E, sebbene le sanzioni non colpiscano in modo diretto le industrie militari statali e il settore privato, secondo una fonte citata dal Financial Times la loro portata è “calcolata”, volta cioè a non danneggiare oltre una certa soglia le relazioni militari turco-americane. Nell’ottica turca, è proprio la disponibilità di equipaggiamento per le Forze aeree, oltre a quello dei sistemi di monitoraggio terrestre, a preoccupare. Le sanzioni dovrebbero colpire il 40% circa delle importazioni turche dagli Stati Uniti nel comparto Difesa, con effetti potenzialmente devastanti nel medio termine in settori già vulnerabili.

Per la Turchia è cruciale la manutenzione dei suoi F-16, la possibilità di sviluppare i suoi stealth e il fatto che gran parte dei suoi mezzi militari fanno affidamento su componenti e materiali grezzi o semilavorati di fabbricazione straniera, soprattutto americana (nel 2019, il 45% del budget dell’industria manifatturiera nel comparto Difesa e Aerospaziale è stato speso negli Stati Uniti) ma anche di Paesi che, come nel caso dell’effetto deterrente prodotto dalle sanzioni all’Iran, potrebbero anche rinunciare a concludere affari con Ankara per paura di ritorsioni indirette.

L’industria militare turca, anche per via della appartenenza alla Nato, è in forte espansione ma nei progetti più sofisticati fa ancora affidamento su tecnologie e expertise stranieri che rendono ineludibile un certo grado di concertazione e di coordinamento su alcuni temi strategici, sebbene Erdogan non faccia mistero del desiderio di co-produrre con Mosca gli S-400 (una clausola che entrerebbe in gioco con l’acquisto della seconda partita di batterie), oltre che in generale di rendere l’industria militare turca autosufficiente.

Gli S-400 preoccupano Washington per la loro maggiore efficienza tecnico-operativa (ed il costo molto più contenuto) e non è irragionevole credere che queste sanzioni siano anche un messaggio a Paesi come India e Qatar, coinvolti in trattative per l’acquisto di S-400.
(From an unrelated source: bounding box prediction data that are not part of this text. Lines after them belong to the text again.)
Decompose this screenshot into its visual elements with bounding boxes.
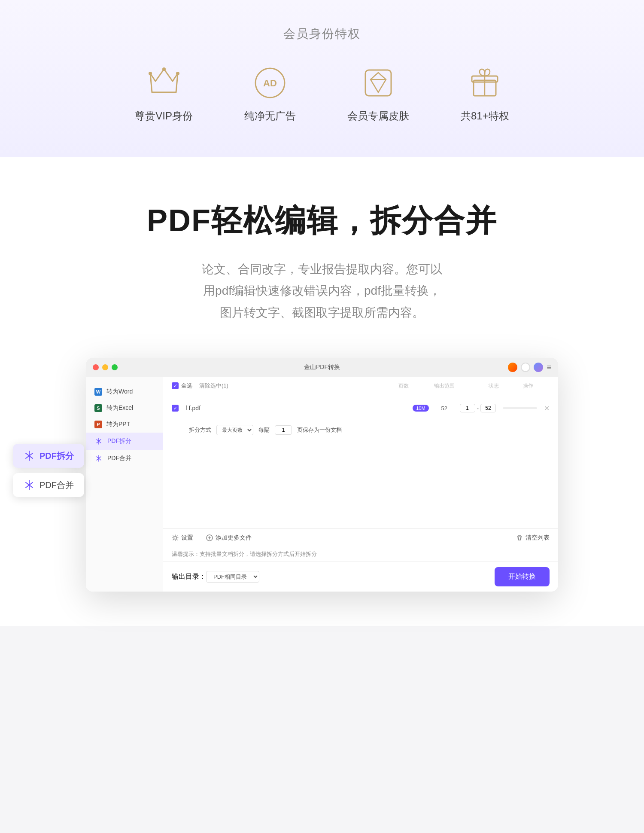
avatar-2 [521,363,530,372]
window-actions: ≡ [508,363,551,372]
output-label: 输出目录： [172,572,206,581]
check-mark: ✓ [173,383,177,389]
sidebar-item-ppt[interactable]: P 转为PPT [86,416,163,433]
window-controls [93,364,118,370]
membership-icons: 尊贵VIP身份 AD 纯净无广告 会员专属皮肤 [135,64,509,123]
ad-icon: AD [253,66,287,100]
file-status [503,407,537,409]
sidebar-item-word[interactable]: W 转为Word [86,384,163,400]
sidebar-item-split[interactable]: PDF拆分 [86,433,163,450]
file-checkbox[interactable]: ✓ [172,405,179,412]
pdf-main-title: PDF轻松编辑，拆分合并 [147,200,497,241]
subtitle-line2: 用pdf编辑快速修改错误内容，pdf批量转换， [202,280,442,302]
hint-bar: 温馨提示：支持批量文档拆分，请选择拆分方式后开始拆分 [163,547,558,561]
bottom-actions: 设置 添加更多文件 [172,534,252,542]
clear-icon [516,534,523,541]
toolbar: ✓ 全选 清除选中(1) 页数 输出范围 状态 操作 [163,377,558,395]
split-method-select[interactable]: 最大页数 [216,425,253,435]
gift-icon-wrap [465,64,504,102]
ad-icon-wrap: AD [251,64,289,102]
menu-icon[interactable]: ≡ [547,363,551,372]
sidebar-split-label: PDF拆分 [107,437,131,445]
crown-icon [147,66,181,100]
file-name: f f.pdf [185,405,406,412]
sidebar-split-icon [94,437,103,445]
word-icon: W [94,388,102,396]
avatar-3 [534,363,543,372]
membership-item-skin: 会员专属皮肤 [347,64,409,123]
membership-item-vip: 尊贵VIP身份 [135,64,193,123]
select-all-checkbox[interactable]: ✓ [172,382,179,389]
col-ops-header: 操作 [515,382,541,390]
range-from-input[interactable] [460,404,475,412]
interval-label: 每隔 [258,426,270,434]
diamond-icon-wrap [359,64,398,102]
close-window-btn[interactable] [93,364,99,370]
start-convert-button[interactable]: 开始转换 [495,567,550,586]
output-select[interactable]: PDF相同目录 [206,571,259,583]
file-remove-btn[interactable]: ✕ [544,404,550,412]
avatar-1 [508,363,517,372]
svg-point-2 [162,67,166,71]
output-row: 输出目录： PDF相同目录 开始转换 [163,561,558,592]
add-files-label: 添加更多文件 [216,534,252,542]
floating-merge[interactable]: PDF合并 [13,473,84,497]
floating-split[interactable]: PDF拆分 [13,444,84,468]
membership-item-privileges: 共81+特权 [461,64,509,123]
ad-label: 纯净无广告 [244,109,296,123]
split-method-label: 拆分方式 [189,426,211,434]
table-row: ✓ f f.pdf 10M 52 - ✕ [172,400,550,417]
select-all-label[interactable]: ✓ 全选 [172,382,192,390]
settings-action[interactable]: 设置 [172,534,193,542]
save-label: 页保存为一份文档 [297,426,342,434]
sidebar-excel-label: 转为Excel [106,404,133,412]
file-check-mark: ✓ [173,406,177,411]
add-files-action[interactable]: 添加更多文件 [206,534,252,542]
subtitle-line1: 论文、合同改字，专业报告提取内容。您可以 [202,259,442,280]
add-files-icon [206,534,213,541]
sidebar: W 转为Word S 转为Excel P 转为PPT [86,377,163,592]
svg-marker-8 [371,73,386,92]
floating-merge-label: PDF合并 [39,479,74,491]
svg-marker-0 [150,69,178,92]
status-bar [503,407,537,409]
clear-selected-btn[interactable]: 清除选中(1) [199,382,228,390]
diamond-icon [361,66,395,100]
file-pages: 52 [436,405,453,412]
pdf-subtitle: 论文、合同改字，专业报告提取内容。您可以 用pdf编辑快速修改错误内容，pdf批… [202,259,442,323]
clear-list-label: 清空列表 [526,534,550,542]
settings-label: 设置 [181,534,193,542]
main-content: ✓ 全选 清除选中(1) 页数 输出范围 状态 操作 [163,377,558,592]
sidebar-merge-icon [94,454,103,463]
svg-text:AD: AD [263,78,277,88]
sidebar-ppt-label: 转为PPT [106,421,130,428]
app-window: PDF拆分 PDF合并 金山PDF转换 [86,358,558,592]
minimize-window-btn[interactable] [102,364,108,370]
svg-point-13 [174,537,176,539]
column-headers: 页数 输出范围 状态 操作 [391,382,550,390]
sidebar-item-excel[interactable]: S 转为Excel [86,400,163,416]
settings-icon [172,534,179,541]
split-icon [23,450,35,462]
content-spacer [163,439,558,528]
window-title: 金山PDF转换 [304,363,340,371]
svg-point-3 [176,72,179,75]
sidebar-item-merge[interactable]: PDF合并 [86,450,163,467]
vip-label: 尊贵VIP身份 [135,109,193,123]
select-all-text: 全选 [181,382,192,390]
file-size-badge: 10M [413,405,428,412]
ppt-icon: P [94,421,102,428]
skin-label: 会员专属皮肤 [347,109,409,123]
interval-input[interactable] [275,425,292,435]
maximize-window-btn[interactable] [112,364,118,370]
range-to-input[interactable] [480,404,496,412]
window-titlebar: 金山PDF转换 ≡ [86,358,558,377]
window-body: W 转为Word S 转为Excel P 转为PPT [86,377,558,592]
col-pages-header: 页数 [391,382,416,390]
split-settings: 拆分方式 最大页数 每隔 页保存为一份文档 [163,421,558,439]
excel-icon: S [94,404,102,412]
floating-sidebar: PDF拆分 PDF合并 [13,444,84,497]
clear-list-action[interactable]: 清空列表 [516,534,550,542]
sidebar-merge-label: PDF合并 [107,455,131,462]
svg-point-4 [149,72,152,75]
Come sostiene l’analista Metin Gurcan, è possibile che tra i due estremi – la Turchia si sgancerà sempre di più da Washington per avvicinarsi a Mosca, oppure rinuncerà prima o dopo, stritolata dalle sanzioni, agli S-400 e ad altri accordi con Mosca, rientrando “nei ranghi” – si possa prima o poi giungere ad un compromesso che salvi in qualche modo la faccia ad Erdogan e posticipi la questione per l’amministrazione Biden: allentamento delle sanzioni e mantenimento degli S-400 in cambio della promessa di non acquistarne altri e di non attivarli, o di attivarli in situazioni concordate di emergenza per la sicurezza nazionale.